Researchers on a medical road trip through Brazil are using mobile labs to track Zika


British researchers are currently on a road trip through Brazil. The data they will collect over the 30-day venture will paint a picture of how Zika virus is spreading across populations.

The U.K.-based University of Birmingham-led project is being performed in conjunction with the Brazilian Ministry of Health's Instituto Evandro Chagas in Belem, and a handful of other organizations. The researchers are traveling with mobile laboratories outfitted with genome-sequencing gear and tools to analyze virus samples.

"Using the mobile laboratories, we can take to the roads of north-east Brazil to detect and characterize the early emergence of Zika in large urban centers," Nick Loman, PhD, a University of Birmingham researcher, said in a statement. "The data we gather will help to understand how the virus has spread across Brazil, Latin America, and make better predictions about how it might spread to other regions in the future. We are also able to bring cutting-edge genomic surveillance technology to public health laboratories previously unequipped with this capability."

Data collected on the mission will be made available to other researchers and the public.
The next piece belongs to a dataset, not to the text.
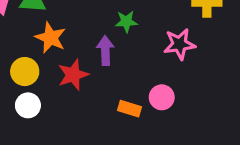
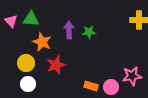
pink star: (179, 44) -> (132, 76), moved
purple arrow: (105, 51) -> (69, 30), moved
pink circle: (162, 97) -> (111, 87), moved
Sequencing viral genomes in regions experiencing outbreaks helps to get a better understanding of how the virus evolves in realtime, and methods like this proved useful in monitoring the 2014-2016 Ebola outbreak in Western Africa, according to the researchers.

Although Zika virus has spread to many countries around the world, including the U.S. where the first locally contracted cases were reported just a few weeks ago, Brazil is where researchers made the initial connection between Zika and microcephaly, a crippling birth defect that affects the infants of pregnant mothers who become infected.